Beating 43 other candidates, Zuchtriegel was announced as the new director of Pompeii, one of the most important archeological sites in the world, on Saturday. Zuchtriegel was born in Germany but has had dual Italian citizenship since 2020. He holds a Ph.D. in classical archaeology from Bonn University and previously managed Italy’s Greek temple site of Paestum. During the announcement of the new appointment, culture minister Dario Franceschini said, “I chose Gabriel Zuchtriegel because he did an incredible job in Paestum. Now it is a model thanks to him. I’m sure he will do very well in Pompeii too.”
The archeologist will now assume the four-year post as director of the Pompeii Archeological Park, taking over from Massimo Osanna who will become director-general of Italy’s state museums. “It’s my life’s dream and a great responsibility,” Zuchtriegel said. “Pompeii is special not only for its priceless archaeological heritage, but also for the team of professionals and employees who work on the site with great commitment and competence.”
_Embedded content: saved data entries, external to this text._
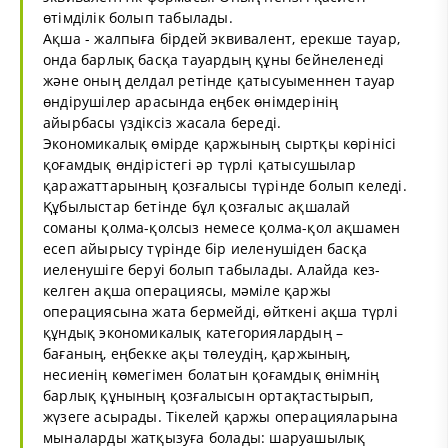
өтiмдiлiк болып табылады.
Ақша - жалпыға бiрдей эквивалент, ерекше тауар,
онда барлық басқа тауардың құны бейнеленедi
және оның делдал ретiнде қатысуыменнен тауар
өндiрушiлер арасында еңбек өнiмдерiнiң
айырбасы үздiксiз жасала бередi.
Экономикалық өмірде қаржының сыртқы көрінісі
қоғамдық өндірістегі әр түрлі қатысушылар
қаражаттарының қозғалысы түрінде болып келеді.
Құбылыстар бетінде бұл қозғалыс ақшалай
соманы қолма-қолсыз немесе қолма-қол ақшамен
есеп айырысу түрінде бір иеленушіден басқа
иеленушіге беруі болып табылады. Алайда кез-
келген ақша операциясы, мәміле қаржы
операциясына жата бермейді, өйткені ақша түрлі
құндық экономикалық категориялардың –
бағаның, еңбекке ақы төлеудің, қаржының,
несиенің көмегімен болатын қоғамдық өнімнің
барлық құнының қозғалысын ортақтастырып,
жүзеге асырады. Тікелей қаржы операцияларына
мыналарды жатқызуға болады: шаруашылық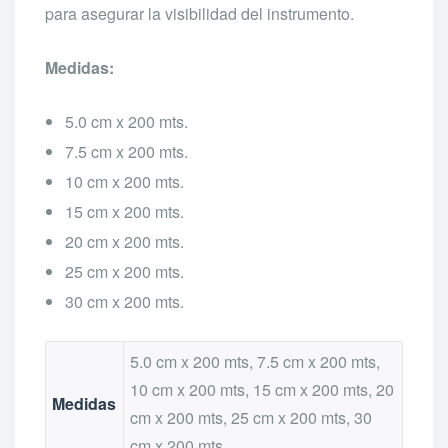
para asegurar la visibilidad del instrumento.
Medidas:
5.0 cm x 200 mts.
7.5 cm x 200 mts.
10 cm x 200 mts.
15 cm x 200 mts.
20 cm x 200 mts.
25 cm x 200 mts.
30 cm x 200 mts.
5.0 cm x 200 mts, 7.5 cm x 200 mts,
10 cm x 200 mts, 15 cm x 200 mts, 20
Medidas
cm x 200 mts, 25 cm x 200 mts, 30
cm x 200 mts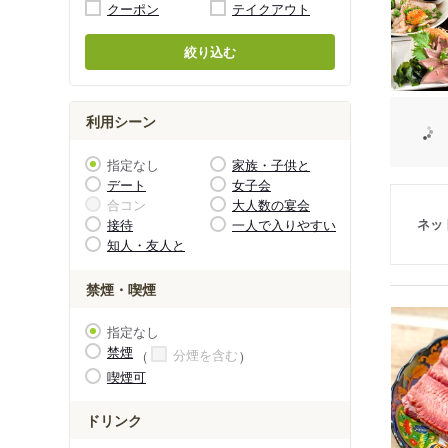
クーポン
テイクアウト
絞り込む
利用シーン
指定なし
家族・子供と
デート
女子会
合コン
大人数の宴会
ネッ
接待
一人で入りやすい
知人・友人と
禁煙・喫煙
指定なし
禁煙
分煙を含む
喫煙可
ドリンク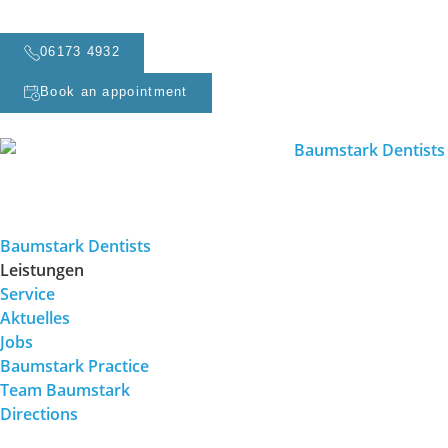
06173 4932
Book an appointment
Baumstark Dentists
Leistungen
Service
Aktuelles
Jobs
Baumstark Practice
Team Baumstark
Directions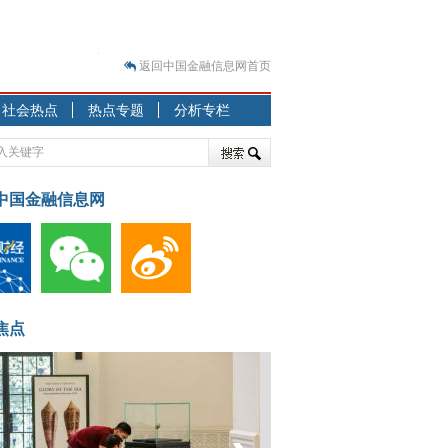
返回中国金融信息网首页
？
社会热点
热点专题
分析专栏
突围之旅
7—2020.07.31）
跷跷板” 结构性失衡藏
中国金融信息网
显下行
现最弱
人
解析
7—2020.08.21）
焦点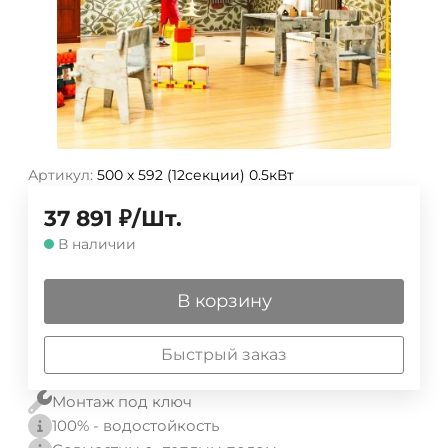
Артикул:
500 х 592 (12секции) 0.5кВт
37 891
₽
/
Шт.
В наличии
В корзину
Быстрый заказ
Монтаж под ключ
100% - водостойкость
Despite Franceschini’s praise, Zuchtriegel’s proposed management methods have ruffled feathers. Pompeii’s new director intends to use drones, satellites and infrared sensors to assist in supervising the site. Such an approach seems to have alarmed two members of the site’s scientific committee. The Times reports that Irene Bragantini, a 73-year-old Neapolitan archaeologist, and Stefano De Caro, a 70-year-old former official at Italy’s culture ministry, have resigned their positions on the committee in protest.
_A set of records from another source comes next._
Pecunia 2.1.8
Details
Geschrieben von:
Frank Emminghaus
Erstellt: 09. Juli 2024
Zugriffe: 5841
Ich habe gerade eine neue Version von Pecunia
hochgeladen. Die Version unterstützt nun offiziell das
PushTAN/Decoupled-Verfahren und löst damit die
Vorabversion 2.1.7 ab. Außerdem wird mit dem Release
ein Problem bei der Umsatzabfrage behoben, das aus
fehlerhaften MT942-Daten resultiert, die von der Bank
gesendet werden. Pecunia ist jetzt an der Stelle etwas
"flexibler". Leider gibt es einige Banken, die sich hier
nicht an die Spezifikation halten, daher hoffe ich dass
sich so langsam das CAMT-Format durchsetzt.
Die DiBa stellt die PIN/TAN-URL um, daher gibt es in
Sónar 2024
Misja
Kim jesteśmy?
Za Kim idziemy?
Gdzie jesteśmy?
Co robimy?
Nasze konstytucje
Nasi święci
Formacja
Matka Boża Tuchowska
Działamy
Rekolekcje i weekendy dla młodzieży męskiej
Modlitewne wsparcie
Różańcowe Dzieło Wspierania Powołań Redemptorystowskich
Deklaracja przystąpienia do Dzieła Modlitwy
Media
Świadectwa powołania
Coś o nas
In spite of these oppositions, Zuchtriegel’s fresh approach could be just what the site needs. Italy has been striving to reinvigorate its culture sector with some foreign talent since 2015. In fact, Zuchtriegel’s appointment at Paestum was part of this push for fresh ideas and management.
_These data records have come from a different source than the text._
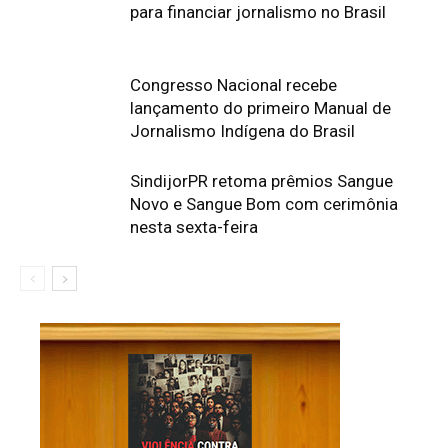
para financiar jornalismo no Brasil
Congresso Nacional recebe
lançamento do primeiro Manual de
Jornalismo Indígena do Brasil
SindijorPR retoma prêmios Sangue
Novo e Sangue Bom com cerimônia
nesta sexta-feira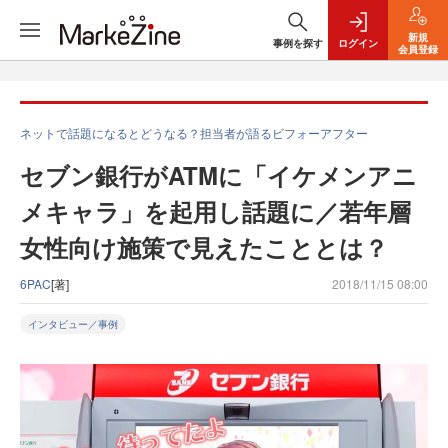
新規
事例を探す
ログイン
会員登録
ネットで話題になるとどうなる？担当者が語るビフォーアフター
セブン銀行がATMに「イケメンアニ
メキャラ」を起用し話題に／若年層
女性向け施策で見えたこととは？
6PAC
[著]
2018/11/15 08:00
インタビュー／事例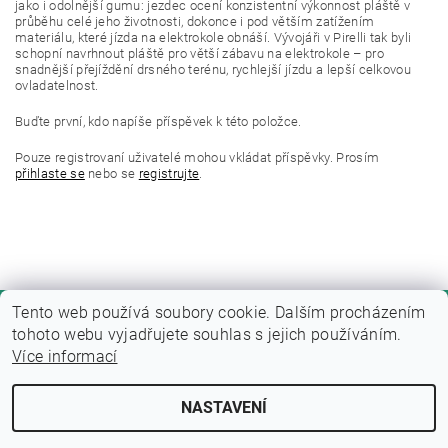
jako i odolnější gumu: jezdec ocení konzistentní výkonnost pláště v
průběhu celé jeho životnosti, dokonce i pod větším zatížením
materiálu, které jízda na elektrokole obnáší. Vývojáři v Pirelli tak byli
schopní navrhnout pláště pro větší zábavu na elektrokole – pro
snadnější přejíždění drsného terénu, rychlejší jízdu a lepší celkovou
ovladatelnost.
Buďte první, kdo napíše příspěvek k této položce.
Pouze registrovaní uživatelé mohou vkládat příspěvky. Prosím
přihlaste se
nebo se
registrujte
.
Tento web používá soubory cookie. Dalším procházením
tohoto webu vyjadřujete souhlas s jejich používáním.
Více informací
NASTAVENÍ
Upravit nastavení cookies
2026 © Fitness zone, všechna práva vyhrazena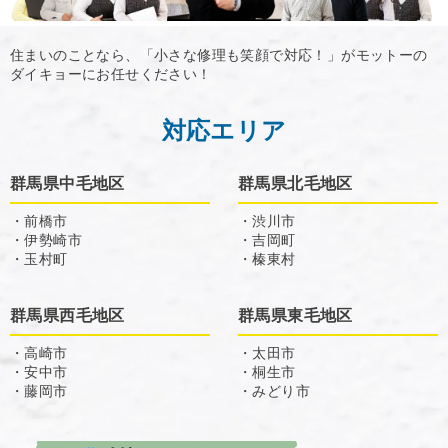
住まいのことなら、「小さな修理も笑顔で対応！」がモットーの
ダイキョーにお任せください！
対応エリア
群馬県中毛地区
群馬県北毛地区
・前橋市
・渋川市
・伊勢崎市
・吉岡町
・玉村町
・榛東村
群馬県西毛地区
群馬県東毛地区
・高崎市
・太田市
・安中市
・桐生市
・藤岡市
・みどり市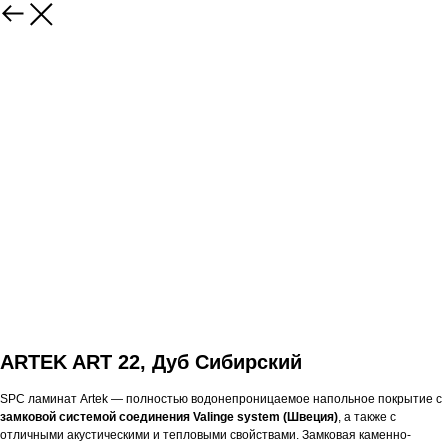
ARTEK ART 22, Дуб Сибирский
SPC ламинат Artek — полностью водонепроницаемое напольное покрытие с
замковой системой соединения Valinge system (Швеция)
, а также с
отличными акустическими и тепловыми свойствами. Замковая каменно-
Pompeii has not always had a good track record in terms of conservation. Poor management and deterioration from lack of maintenance have previously risked the withdrawal of European Union funding for the site.
However, the site’s outgoing director Osanna impressed with the ground-breaking finds unveiled under his management, and Zuchtriegel will hope to maintain this momentum. Recently, stunningly well-preserved remains of a tavern came to light. Vibrant frescoes of animals decorate the counter inside and food remains were found in earthenware bowls.